Butterflies Are Free ★★½

A thin, dated dramedy about a young blind man hooking up with his free-spirited neighbor to the chagrin of his overprotective mom, this is commendable insofar as it manages to adapt a single-set play (by Leonard Gershe), only slightly opening it up, without the usual suffocating staginess, thanks probably to Goldie Hawn's easy naturalism as an actress, stuck playing one of the most blatant wish-fulfillment proto-MPDG characters in film history and spending much of the runtime in her underwear, but still perfectly credible in the part. Academy Award winner Eileen Heckart is freakishly believable as a meddling parent, but her hard work is let down by the crude, facile screenplay, which puts its three central characters through changes over the course of 24 hours that make no sense whatsoever. Doe-eyed Edward Albert (son of Eddie, who was funnier, more talented and far more handsome despite his son's Ken doll-like appearance), apart from having a lot of trouble selling his character Don as a blind person and a good singer-songwriter (he is every annoying neighbor with a guitar you've ever encountered in your life of apartment dwelling) appears to be completely self-sufficient at the outset, then when a night of casual sex doesn't necessarily result in a lifelong commitment he abruptly declares himself incapable of living alone? Heckart's doting, narcissistic mom, author of a series of patronizing kiddie novels about her son's misadventures and accomplishments, needles Don about his desire to make it on his own and enjoy adult relationships, but suddenly hesitates for no clear reason when he finally cops to her demands.
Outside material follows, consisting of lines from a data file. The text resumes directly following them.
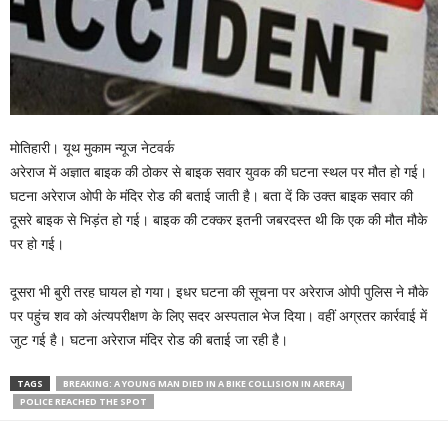
मोतिहारी। यूथ मुकाम न्यूज नेटवर्क
अरेराज में अज्ञात बाइक की ठोकर से बाइक सवार युवक की घटना स्थल पर मौत हो गई।
घटना अरेराज ओपी के मंदिर रोड की बताई जाती है। बता दें कि उक्त बाइक सवार की
दूसरे बाइक से भिड़ंत हो गई। बाइक की टक्कर इतनी जबरदस्त थी कि एक की मौत मौके
पर हो गई।
दूसरा भी बुरी तरह घायल हो गया। इधर घटना की सूचना पर अरेराज ओपी पुलिस ने मौके
पर पहुंच शव को अंत्यपरीक्षण के लिए सदर अस्पताल भेज दिया। वहीं अग्रतर कार्रवाई में
जुट गई है। घटना अरेराज मंदिर रोड की बताई जा रही है।
TAGS
BREAKING: A YOUNG MAN DIED IN A BIKE COLLISION IN ARERAJ
POLICE REACHED THE SPOT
Only Hawn's Jill Tanner is clear about what she wants or doesn't want, and she gets treated terribly shabbily over it, though it's also hard to believe she would spend a morning and afternoon drilling her new FWB's mom about her attitude then would completely neglect a date she'd set with him. It's just another weird look at urban life in the hippie era, like A Thousand Clowns and B.S. I Love You and so many besides, that may as well be about space aliens now.